Harry ne savait pas pourquoi il appelait sa fille un oiseau et pourquoi elle ne protestait pas. Mais parce que l'homme lui souriait, Harry se contenta de hocher la tête. Il ne comprendrait pas ce que M. Arceneaux voulait dire avant quelques années plus tard. Dans le gymnase ils dansèrent peu mais observèrent la plupart du temps les autres enfants et essayèrent de ne pas montrer qu'ils se savaient observés. Mais Harry tirait une étrange sensation de pouvoir et de liberté du fait d'être avec Estrella. Du fait de savoir qu'ils étaient observés alors qu'ils dansaient un slow sur une chanson de Sam Cooke qui parlait d'être sur un toit.
Tous les regards étaient tournés vers les deux marginaux de la classe et cela enhardissait Harry. Il raconta toute l'histoire à Estrella. Concernant tout ce que son père adoptif avait dit et fait. Il lui dit qu'il savait qu'il serait renvoyé à Mc Laran maintenant et que c'était ce qu'il voulait. Le visage d'Estrella devint sérieux puis furieux. Elle lança un regard à Harry qui le blessa. Tout à coup il vit la peine, la colère et surtout la déception.
- Quoi ?
- Tu t'es servie de moi Harry
- Quoi ?
- Tu t'es servie de moi pour retourner là- bas. Tu ne comprends pas ce que ça signifie ? Comme c'est idiot de ta part ? Je suis une personne, pas une…
- Idiot ? Non, je voulais juste…
- Les gens comme ton père adoptif ne sont pas les pires. On les voit venir des kilomètres à la ronde. Mon père dit que ce sont les ignorants qui font le plus de mal.

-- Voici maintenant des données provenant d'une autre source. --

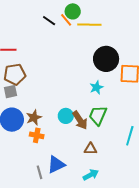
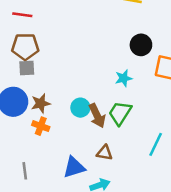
black circle: (106, 59) -> (141, 45), size x0.7
gray square: (11, 92) -> (27, 68), moved
blue triangle: (56, 164) -> (74, 167), moved
gray line: (39, 172) -> (25, 171), moved

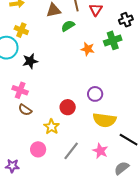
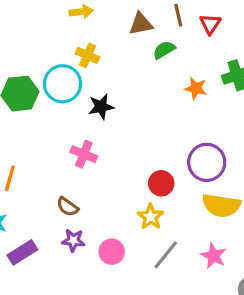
purple circle: (95, 94) -> (207, 162), size x1.5
brown semicircle: (25, 110) -> (68, 207), moved
yellow star: (52, 127) -> (151, 217), moved
purple star: (12, 166) -> (73, 240), moved

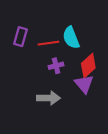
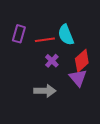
purple cross: (56, 66) -> (52, 61), turned -32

Elle le laissa là, sans voix et sortit du gymnase. Son père attendait dans la voiture sur le parking. L'école était si loin de leur domicile que cela ne valait pas le coup de refaire tout le trajet aller et retour jusqu'à chez lui.
Harry suivit Estrella dehors. Il pouvait entendre le même genre de musique venir de la voiture de son père à mesure qu'il s'approchait. Estrella était assise devant, de l'autre côté de la voiture où Harry se trouvait et regardait dehors par la fenêtre. Son père regarda Harry alors qu'il arrivait.
- Fiston, tu as été impertinent avec ma fille ?
- Non monsieur
- Eh bien je dois te donner de l'argent pour le taxi parce qu'elle ne veut plus de toi dans la voiture.

Harry regarda Estrella par-dessus l'épaule de son père. Elle lui jeta un coup d'œil en retour, lui lança le même regard à nouveau et détourna la tête vers la fenêtre.
- Ça va, dit-il . Je peux marcher, ce n'est pas loin.
- T'es sûr. C'est ma responsabilité de veiller à ce que tu rentres bien chez toi maintenant.
- Je suis sûr. Je veux marcher.

Après leur départ Harry se rappela qu'il portait la chemise de M. Arceneaux et se demanda comment il allait pouvoir la lui rendre.
Il rentra à la maison une heure plus tard et trouva Ed Foster qui l'attendait dans le salon. Les vêtements d'Harry et quelques unes de ses affaires, incluant un poster enroulé d'une peinture de Hieronymus Bosch que sa mère lui avait donné, l'attendaient dans deux cartons de bananes.
- Viens, garçon, dit Ed. On s'en va ce soir.

Harry n'eut jamais l'occasion de dire au revoir à Eileen Foster. Et jamais plus il ne revit Estrella Arceneaux."